In the example above all days were equally weighted for the question score and question coverage. However, if we set c_weight = 100% then a forecaster’s coverage would be entirely determined by the period when the median is hidden. In this case, the simple bot above will get 0 coverage since it never forecasts when the median is hidden. And, it is impossible to win any prize money with 0 coverage. So, setting c_weight = 100% ensures that the simple bot above would not win any money! Here is what our example leaderboard looks like when we set c_weight = 100%.
Of course, a more sophisticated bot might adapt to our new scoring system by making a 50% forecast on binary questions when the median is hidden (or a Gaussian pdf centered in the range of a numeric question) in order to boost its coverage, and then copy the median once it is visible. While this bot would indeed win some prize money, we believe that good forecasters should be able to get a sufficient scoring lead during the hidden period to rise above the bot.

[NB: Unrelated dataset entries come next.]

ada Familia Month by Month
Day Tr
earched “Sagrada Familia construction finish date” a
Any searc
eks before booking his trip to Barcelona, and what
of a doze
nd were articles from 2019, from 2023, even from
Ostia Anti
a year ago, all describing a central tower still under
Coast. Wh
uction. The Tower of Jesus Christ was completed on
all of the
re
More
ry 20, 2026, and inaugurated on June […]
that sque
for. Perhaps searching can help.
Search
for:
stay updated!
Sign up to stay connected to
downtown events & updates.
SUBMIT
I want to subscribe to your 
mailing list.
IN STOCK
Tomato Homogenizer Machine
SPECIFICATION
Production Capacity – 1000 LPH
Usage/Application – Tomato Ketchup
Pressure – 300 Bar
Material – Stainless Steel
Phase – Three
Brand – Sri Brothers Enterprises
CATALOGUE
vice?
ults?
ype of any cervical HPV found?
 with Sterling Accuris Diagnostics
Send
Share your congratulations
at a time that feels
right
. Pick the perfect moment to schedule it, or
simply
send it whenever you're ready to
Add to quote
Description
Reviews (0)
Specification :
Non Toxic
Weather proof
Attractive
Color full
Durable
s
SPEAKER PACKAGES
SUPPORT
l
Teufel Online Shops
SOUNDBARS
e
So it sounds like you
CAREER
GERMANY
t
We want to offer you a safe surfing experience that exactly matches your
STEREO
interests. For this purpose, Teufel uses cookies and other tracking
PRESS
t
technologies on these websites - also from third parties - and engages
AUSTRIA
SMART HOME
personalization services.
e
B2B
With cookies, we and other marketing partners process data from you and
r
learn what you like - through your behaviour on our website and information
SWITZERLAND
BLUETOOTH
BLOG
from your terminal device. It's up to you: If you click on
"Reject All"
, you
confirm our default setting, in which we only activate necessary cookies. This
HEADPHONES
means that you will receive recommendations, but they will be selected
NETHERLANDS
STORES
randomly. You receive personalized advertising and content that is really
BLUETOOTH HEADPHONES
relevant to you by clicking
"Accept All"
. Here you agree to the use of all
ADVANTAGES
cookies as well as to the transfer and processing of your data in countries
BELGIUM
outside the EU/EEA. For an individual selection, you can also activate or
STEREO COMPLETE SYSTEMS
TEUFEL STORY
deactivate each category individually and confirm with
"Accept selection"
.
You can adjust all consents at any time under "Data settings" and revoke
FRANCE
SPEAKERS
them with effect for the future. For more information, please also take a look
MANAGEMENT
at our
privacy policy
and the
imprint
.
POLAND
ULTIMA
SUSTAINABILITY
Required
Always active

In fact, we’ve done some preliminary analysis using data from the recently completed VA Lightning Round and Trade Signal tournaments to estimate how a more sophisticated bot would have done. Our analysis shows that by hiding the median for 20% to 30% of each question’s duration and setting c_weight=100%, the bot would have finished below the 50th percentile in those tournaments and earned very little prize money. (In this analysis, we kept the daily score weight equal for all days.)
We plan to adjust the parameters as we learn more about what empirically works the best, continually experimenting and continually improving. We have some more ideas in our development queue that we hope to introduce in the coming months, including forecasting teams and assigning different weights to different questions. These ideas will be explained in an upcoming Part 2 of this post.
Readers are encouraged to play around with our simple model to see the trade-offs of different parameter settings by downloading the spreadsheet here. Any number in blue can be edited by the user to see how the prizes change. Numbers in black or other colors are usually calculations and should not be edited.
We hope that this post helps the community understand how the new Metaculus tournament scoring system works. In the example above, we simplified by using only 1 forecast per day. In reality, forecasters can join a question or change their forecasts at any time, so the log scores and coverage are calculated by integrating over time (rather than summing over days). The concept is exactly the same, but the implementation is slightly more complex than our example. A real tournament will have more questions and more forecasters than our simple example, but it will use the same aggregation explained above. Also, in practice questions will have different hidden periods and overall durations.
We look forward to hearing your feedback and questions in the discussion below!